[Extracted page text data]
══════════════════════════════
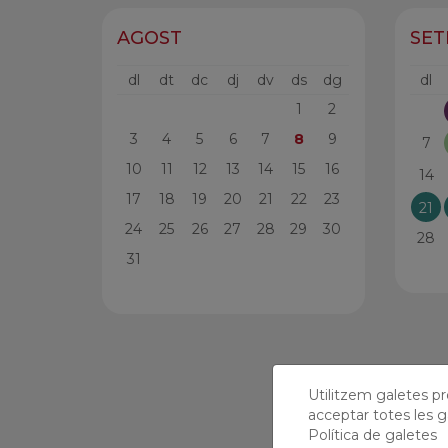
AGOST
SE
dl
dt
dc
dj
dv
ds
dg
dl
1
2
3
4
5
6
7
8
9
7
10
11
12
13
14
15
16
14
17
18
19
20
21
22
23
21
24
25
26
27
28
29
30
28
31
Utilitzem galetes prò
acceptar totes les g
Política de galetes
══════════════════════════════
:: TO DO ::
Every entry above is to be set down exactly; the pictures are to be left out.

:: RESPONSE TO THIS TASK ::
AGOST
SE
dl
dt
dc
dj
dv
ds
dg
dl
1
2
3
4
5
6
7
8
9
7
10
11
12
13
14
15
16
14
17
18
19
20
21
22
23
21
24
25
26
27
28
29
30
28
31
Utilitzem galetes prò
acceptar totes les g
Política de galetes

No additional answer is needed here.